An Amish owned roadside stand in Lancaster County

One outing I had while research this particular book, took me to the home of a woman who makes soap. She made a device to cut the soap into usable bars by attaching wire to a folding beach chair! I tell you, I could have sat and watched her all day long…

Which brings me to one more fun fact should you be out and about on the back roads of Lancaster County one day; if there is a business sign outside an Amish home, it is essentially an invitation to come in and see what they’re making/selling. If it’s a business without a sign, it’s  likely because they’re providing a product or service to another business—like a shop that’s sole existence is to make the charcoal gray shell for Lancaster buggies…

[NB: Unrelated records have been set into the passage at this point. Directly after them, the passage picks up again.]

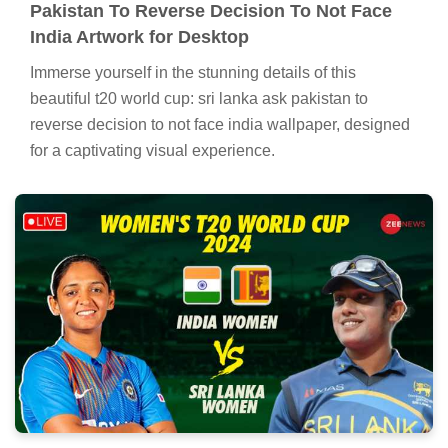
Pakistan To Reverse Decision To Not Face
India Artwork for Desktop
Immerse yourself in the stunning details of this
beautiful t20 world cup: sri lanka ask pakistan to
reverse decision to not face india wallpaper, designed
for a captivating visual experience.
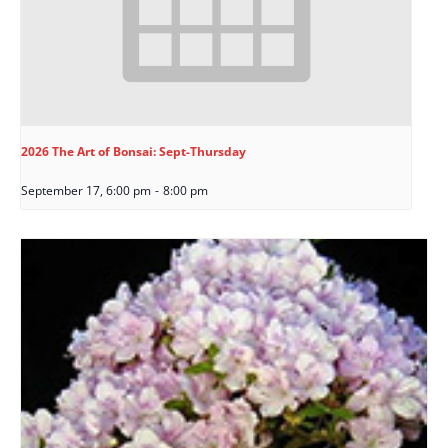
2026 The Art of Bonsai: Sept-Thursday
September 17, 6:00 pm
-
8:00 pm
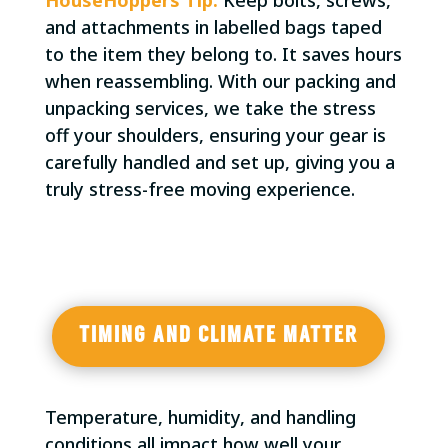
and attachments in labelled bags taped
to the item they belong to. It saves hours
when reassembling. With our packing and
unpacking services, we take the stress
off your shoulders, ensuring your gear is
carefully handled and set up, giving you a
truly stress-free moving experience.
TIMING AND CLIMATE MATTER
Temperature, humidity, and handling
conditions all impact how well your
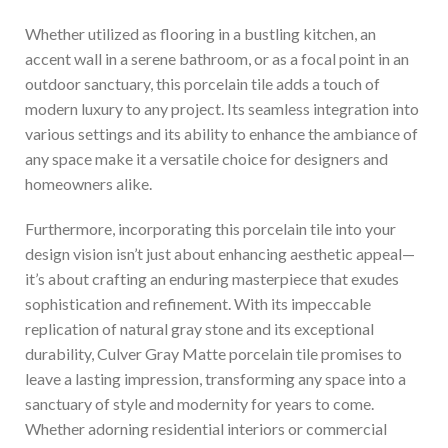
Whether utilized as flooring in a bustling kitchen, an
accent wall in a serene bathroom, or as a focal point in an
outdoor sanctuary, this porcelain tile adds a touch of
modern luxury to any project. Its seamless integration into
various settings and its ability to enhance the ambiance of
any space make it a versatile choice for designers and
homeowners alike.
Furthermore, incorporating this porcelain tile into your
design vision isn’t just about enhancing aesthetic appeal—
it’s about crafting an enduring masterpiece that exudes
sophistication and refinement. With its impeccable
replication of natural gray stone and its exceptional
durability, Culver Gray Matte porcelain tile promises to
leave a lasting impression, transforming any space into a
sanctuary of style and modernity for years to come.
Whether adorning residential interiors or commercial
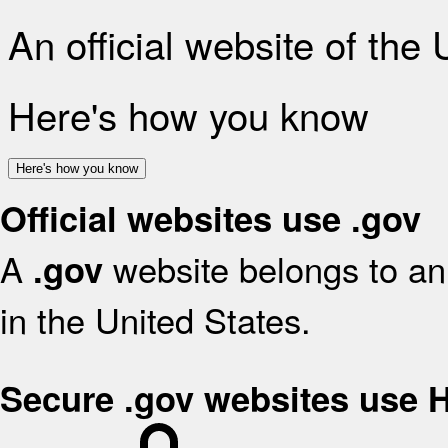
An official website of the
Here's how you know
Here's how you know
Official websites use .gov
A
website belongs to an 
.gov
in the United States.
Secure .gov websites use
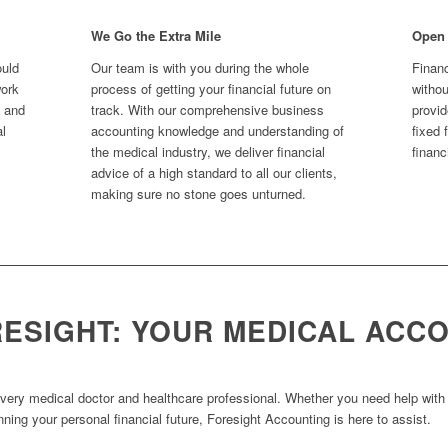
We Go the Extra Mile
Open
ould
Our team is with you during the whole
Financ
work
process of getting your financial future on
witho
s and
track. With our comprehensive business
provid
al
accounting knowledge and understanding of
fixed 
the medical industry, we deliver financial
financ
advice of a high standard to all our clients,
making sure no stone goes unturned.
RESIGHT: YOUR MEDICAL ACC
every medical doctor and healthcare professional. Whether you need help with ta
nning your personal financial future, Foresight Accounting is here to assist.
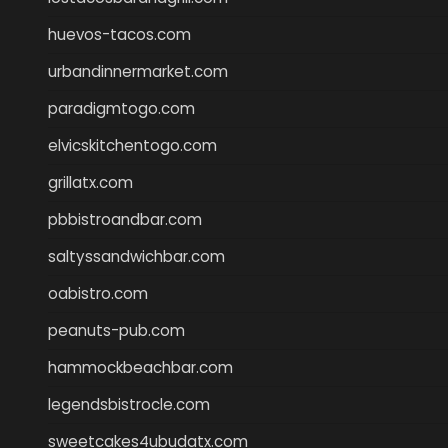
huevos-tacos.com
urbandinnermarket.com
paradigmtogo.com
elvicskitchentogo.com
grillatx.com
pbbistroandbar.com
saltyssandwichbar.com
oabistro.com
peanuts-pub.com
hammockbeachbar.com
legendsbistrocle.com
sweetcakes4ubudatx.com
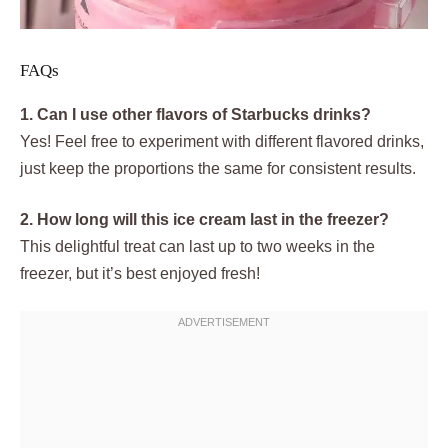
FAQs
1. Can I use other flavors of Starbucks drinks?
Yes! Feel free to experiment with different flavored drinks,
just keep the proportions the same for consistent results.
2. How long will this ice cream last in the freezer?
This delightful treat can last up to two weeks in the
freezer, but it’s best enjoyed fresh!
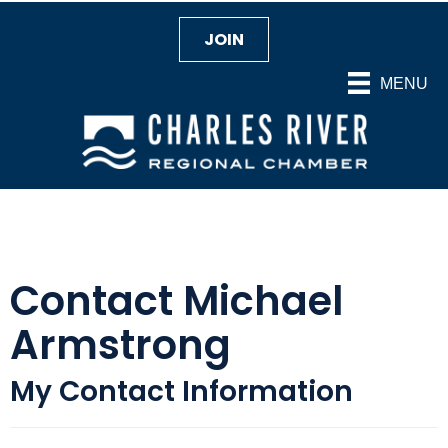
JOIN
MENU
Contact Michael
Armstrong
My Contact Information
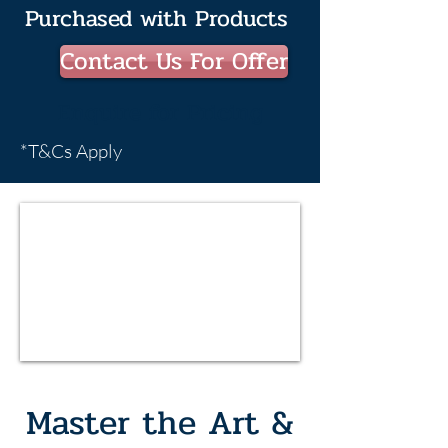
Purchased with Products
Contact Us For Offer
Enquire for Pricing
*T&Cs Apply
Master the Art &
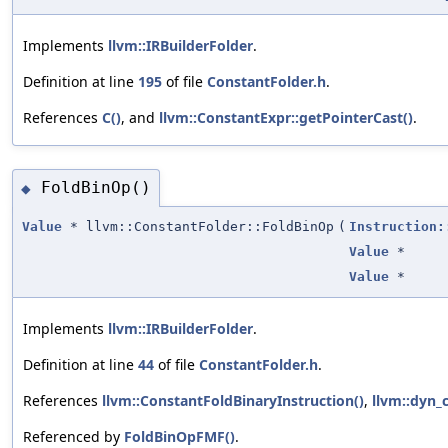
Implements
llvm::IRBuilderFolder
.
Definition at line
195
of file
ConstantFolder.h
.
References
C()
, and
llvm::ConstantExpr::getPointerCast()
.
FoldBinOp()
◆
Value
* llvm::ConstantFolder::FoldBinOp
(
Instruction:
Value
*
Value
*
Implements
llvm::IRBuilderFolder
.
Definition at line
44
of file
ConstantFolder.h
.
References
llvm::ConstantFoldBinaryInstruction()
,
llvm::dyn_c
Referenced by
FoldBinOpFMF()
.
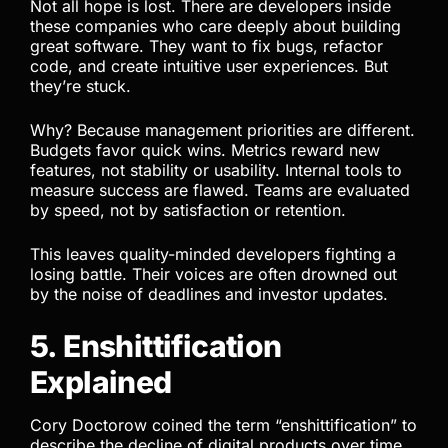
Not all hope is lost. There are developers inside
these companies who care deeply about building
great software. They want to fix bugs, refactor
code, and create intuitive user experiences. But
they’re stuck.
Why? Because management priorities are different.
Budgets favor quick wins. Metrics reward new
features, not stability or usability. Internal tools to
measure success are flawed. Teams are evaluated
by speed, not by satisfaction or retention.
This leaves quality-minded developers fighting a
losing battle. Their voices are often drowned out
by the noise of deadlines and investor updates.
5. Enshittification
Explained
Cory Doctorow coined the term “enshittification” to
describe the decline of digital products over time.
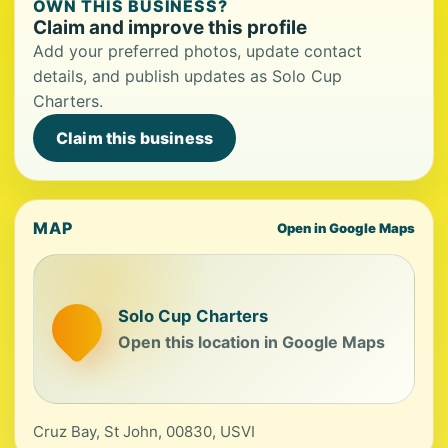
OWN THIS BUSINESS?
Claim and improve this profile
Add your preferred photos, update contact
details, and publish updates as Solo Cup
Charters.
Claim this business
MAP
Open in Google Maps
Solo Cup Charters
Open this location in Google Maps
Cruz Bay, St John, 00830, USVI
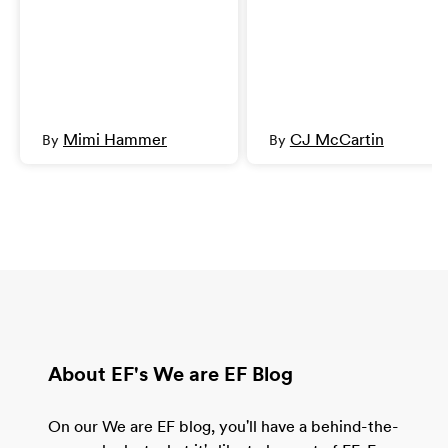
Mimi Hammer
CJ McCartin
By
By
About EF's We are EF Blog
On our We are EF blog, you'll have a behind-the-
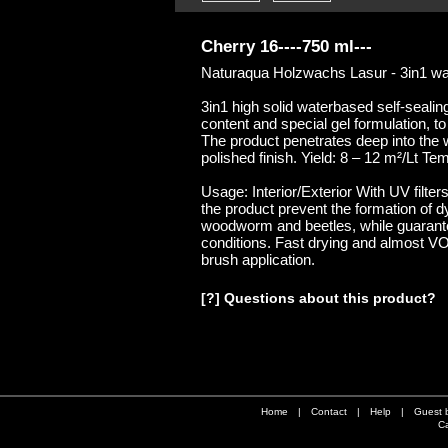
Cherry 16----750 ml---
Naturaqua Holzwachs Lasur - 3in1 wate
3in1 high solid waterbased self-sealing
content and special gel formulation, to
The product penetrates deep into the 
polished finish. Yield: 8 – 12 m²/Lt T
Usage: Interior/Exterior With UV filter
the product prevent the formation of d
woodworm and beetles, while guarante
conditions. Fast drying and almost VOC
brush application.
[?] Questions about this product?
Home
|
Contact
|
Help
|
Guest 
Ca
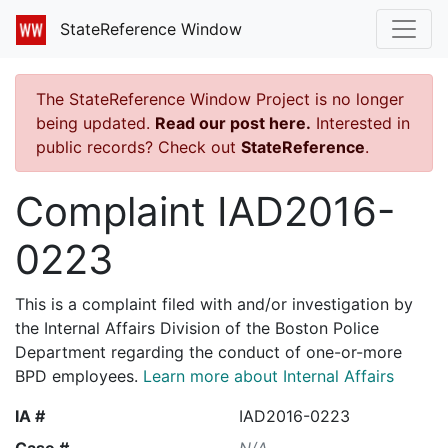
StateReference Window
The StateReference Window Project is no longer
being updated.
Read our post here.
Interested in
public records? Check out
StateReference
.
Complaint IAD2016-
0223
This is a complaint filed with and/or investigation by
the Internal Affairs Division of the Boston Police
Department regarding the conduct of one-or-more
BPD employees.
Learn more about Internal Affairs
IA #
IAD2016-0223
Case #
N/A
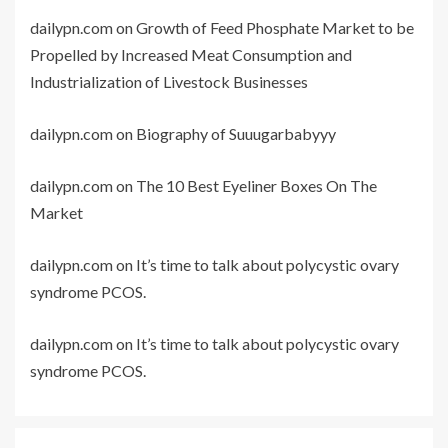
dailypn.com
on
Growth of Feed Phosphate Market to be
Propelled by Increased Meat Consumption and
Industrialization of Livestock Businesses
dailypn.com
on
Biography of Suuugarbabyyy
dailypn.com
on
The 10 Best Eyeliner Boxes On The
Market
dailypn.com
on
It’s time to talk about polycystic ovary
syndrome PCOS.
dailypn.com
on
It’s time to talk about polycystic ovary
syndrome PCOS.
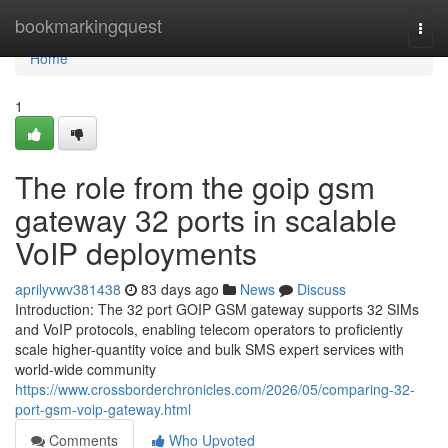
Home
bookmarkingquest
Togg
navi
Home
1
The role from the goip gsm
gateway 32 ports in scalable
VoIP deployments
aprilyvwv381438
83 days ago
News
Discuss
Introduction: The 32 port GOIP GSM gateway supports 32 SIMs
and VoIP protocols, enabling telecom operators to proficiently
scale higher-quantity voice and bulk SMS expert services with
world-wide community
https://www.crossborderchronicles.com/2026/05/comparing-32-
port-gsm-voip-gateway.html
Comments
Who Upvoted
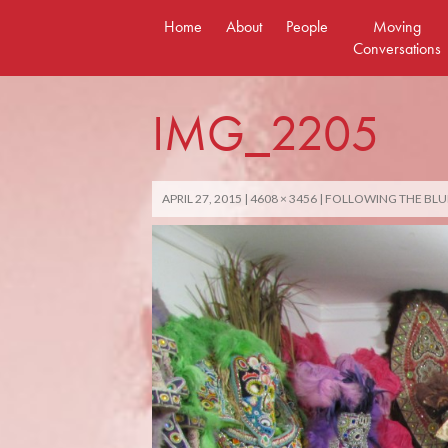
Skip
Home
About
People
Moving
to
Conversations
content
IMG_2205
APRIL 27, 2015
4608 × 3456
FOLLOWING THE BLU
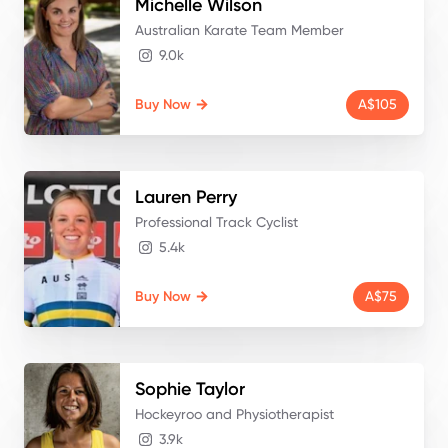
Michelle
Wilson
Australian Karate Team Member
9.0k
Buy Now
A$105
Lauren
Perry
Professional Track Cyclist
5.4k
Buy Now
A$75
Sophie
Taylor
Hockeyroo and Physiotherapist
3.9k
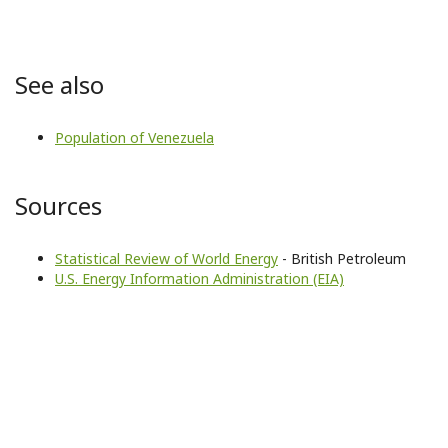
See also
Population of Venezuela
Sources
Statistical Review of World Energy
- British Petroleum
U.S. Energy Information Administration (EIA)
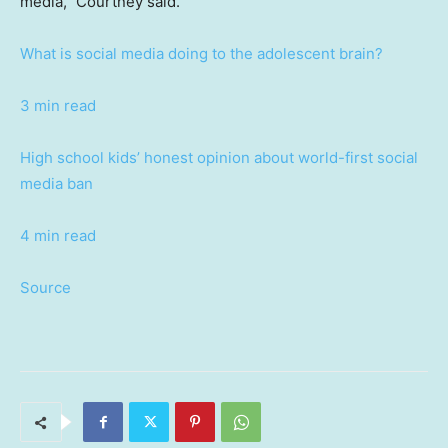
media,” Courtney said.
What is social media doing to the adolescent brain?
3 min read
High school kids’ honest opinion about world-first social
media ban
4 min read
Source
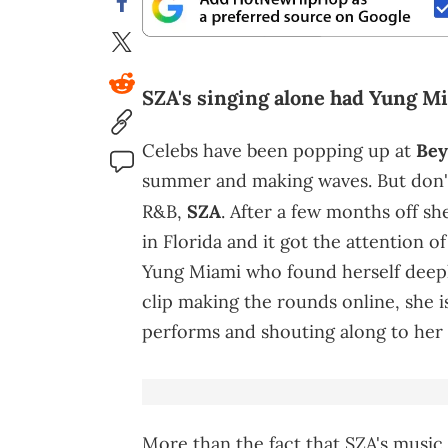
SZA's singing alone had Yung Mi
Celebs have been popping up at
Bey
summer and making waves. But don't 
R&B,
SZA
. After a few months off sh
in Florida and it got the attention 
Yung Miami who found herself deeply
clip making the rounds online, she 
performs and shouting along to her l
More than the fact that SZA's music 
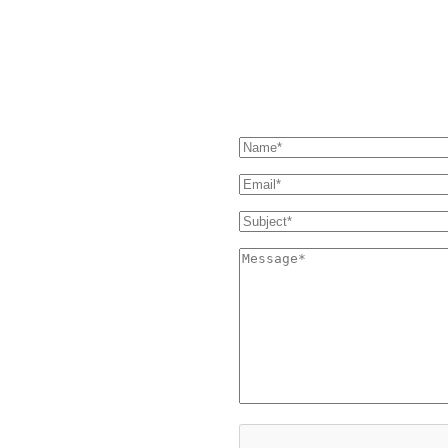
essage and we'll get back to you
SEND US A MESSAGE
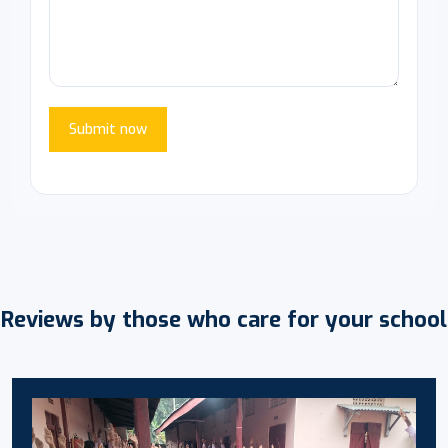
Submit now
Reviews by those who care for your school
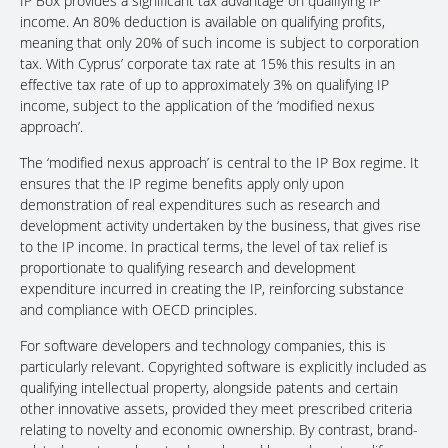
IP Box provides a significant tax advantage on qualifying IP
income. An 80% deduction is available on qualifying profits,
meaning that only 20% of such income is subject to corporation
tax. With Cyprus’ corporate tax rate at 15% this results in an
effective tax rate of up to approximately 3% on qualifying IP
income, subject to the application of the ‘modified nexus
approach’.
The ‘modified nexus approach’ is central to the IP Box regime. It
ensures that the IP regime benefits apply only upon
demonstration of real expenditures such as research and
development activity undertaken by the business, that gives rise
to the IP income. In practical terms, the level of tax relief is
proportionate to qualifying research and development
expenditure incurred in creating the IP, reinforcing substance
and compliance with OECD principles.
For software developers and technology companies, this is
particularly relevant. Copyrighted software is explicitly included as
qualifying intellectual property, alongside patents and certain
other innovative assets, provided they meet prescribed criteria
relating to novelty and economic ownership. By contrast, brand-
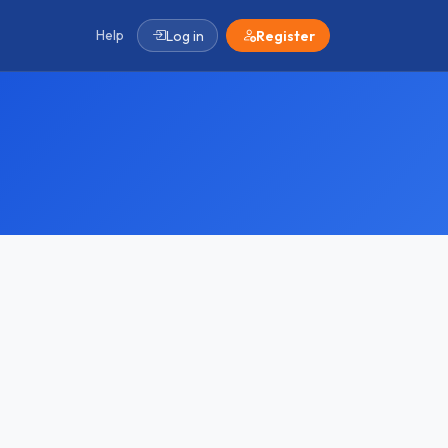
Help
Log in
Register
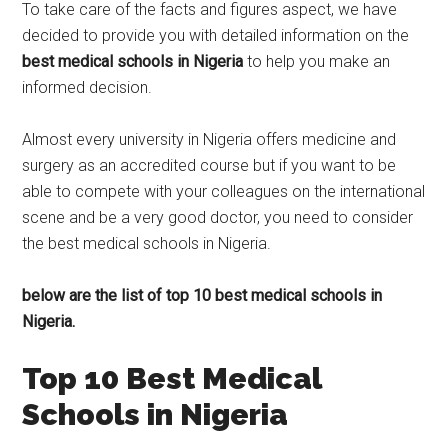
To take care of the facts and figures aspect, we have
decided to provide you with detailed information on the
best medical schools in Nigeria
to help you make an
informed decision.
Almost every university in Nigeria offers medicine and
surgery as an accredited course but if you want to be
able to compete with your colleagues on the international
scene and be a very good doctor, you need to consider
the best medical schools in Nigeria.
below are the list of top 10 best medical schools in
Nigeria.
Top 10 Best Medical
Schools in Nigeria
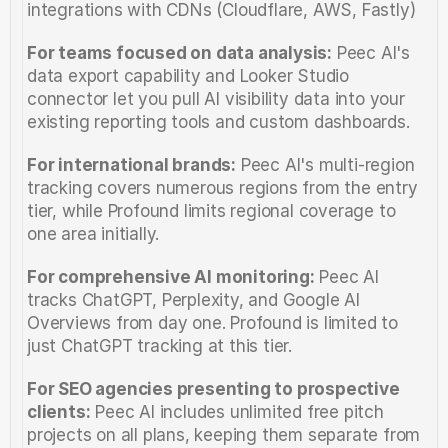
integrations with CDNs (Cloudflare, AWS, Fastly)
For teams focused on data analysis:
 Peec AI's 
data export capability and Looker Studio 
connector let you pull AI visibility data into your 
existing reporting tools and custom dashboards.
For international brands:
 Peec AI's multi-region 
tracking covers numerous regions from the entry 
tier, while Profound limits regional coverage to 
one area initially.
For comprehensive AI monitoring:
 Peec AI 
tracks ChatGPT, Perplexity, and Google AI 
Overviews from day one. Profound is limited to 
just ChatGPT tracking at this tier.
For SEO agencies presenting to prospective 
clients:
 Peec AI includes unlimited free pitch 
projects on all plans, keeping them separate from 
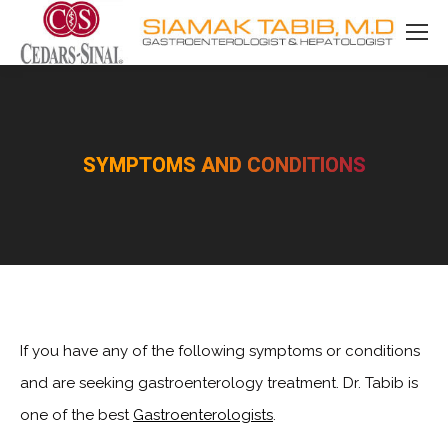
SYMPTOMS AND CONDITIONS
You are here:
If you have any of the following symptoms or conditions
and are seeking gastroenterology treatment. Dr. Tabib is
one of the best
Gastroenterologists
.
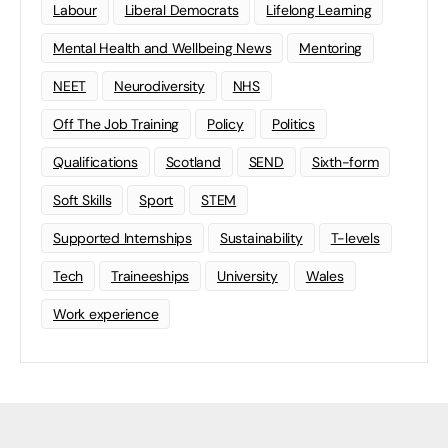
Labour
Liberal Democrats
Lifelong Learning
Mental Health and Wellbeing News
Mentoring
NEET
Neurodiversity
NHS
Off The Job Training
Policy
Politics
Qualifications
Scotland
SEND
Sixth-form
Soft Skills
Sport
STEM
Supported Internships
Sustainability
T-levels
Tech
Traineeships
University
Wales
Work experience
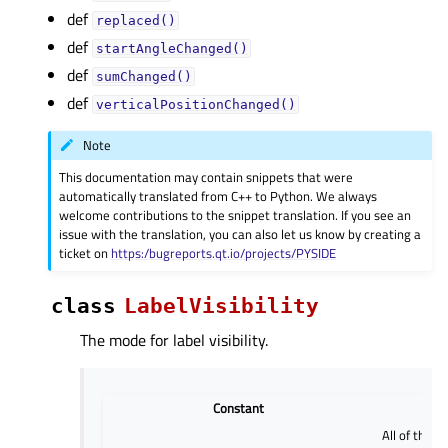
def
replaced()
def
startAngleChanged()
def
sumChanged()
def
verticalPositionChanged()
Note
This documentation may contain snippets that were
automatically translated from C++ to Python. We always
welcome contributions to the snippet translation. If you see an
issue with the translation, you can also let us know by creating a
ticket on
https:/bugreports.qt.io/projects/PYSIDE
class
LabelVisibility
The mode for label visibility.
Constant
Desc
All of the la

I’d love to hear about any interesting Amish cottage industries you’ve come across…


9 thoughts on “It’s Not All About Farming By Laura Bradford

  1. Hi Laura,

    What a fun way to do the research for your books!

    In Indiana’s Amish Country a common home business is to sell fabrics. Another one is to have a produce stand with vegetables and baked goods. But the one you see most often is raising ducks or chickens. Many farms have the long buildings used for poultry raising, and they sell the eggs or young poultry to companies that have located in the area. I’ve heard it’s a lot of work, but it brings cash in for the family!

    Thanks for the look at Lancaster County’s cottage industries!

  2. We go out to Lancaster PA once or twice a year. The B&B we stay at can arrange dinner on an Amish farm. We did that one time and had dinner with the mother who had moved to the smaller house after her husband died and her older son took over the farm. She also had cookbooks of family recipes and greeting cards they made for sale if you were interested.

      1. We stay at Hammercreek Hideaway. The couple who run the B&B go out of their way to make sure you enjoy your stay. The dinner was really good. Homemade meatloaf, about six sides, homemade cake and ice cream for dessert. The woman had one of her son’s who has Down’s syndrome living with her. Another son was out working on another farm. We had a good time talking to her.

  3. I’m thrilled to hear that they are doing cottage industries. Where I used to live they didn’t have cottage industries but it wasn’t unusual to see a stand of fruits or vegetables outside their home. I stopped frequently at one house on the way home from picking up my daughter to get fresh veggies. One day the woman was selling corn 10 for a dollar, I said that I would take the 10 and she opened each ear to check to make sure that it was good. I was amazed at that price I would have taken anything. I do miss seeing the horse and buggies go by the house.

  4. Laura, vacationing in Lancaster County my whole life, and living close to Amish in the smaller towns around me here in Delaware, I’ve never learned half as much as I have from reading your books. Thank you for all of the research you do!

  5. Hello, Laura. Your roadside stand photo brings back happy memories of a similar one which we stopped at on our tour in Lancaster. I loved visiting there and hope to go again someday. So much fun. Love reading Amish Fiction Books.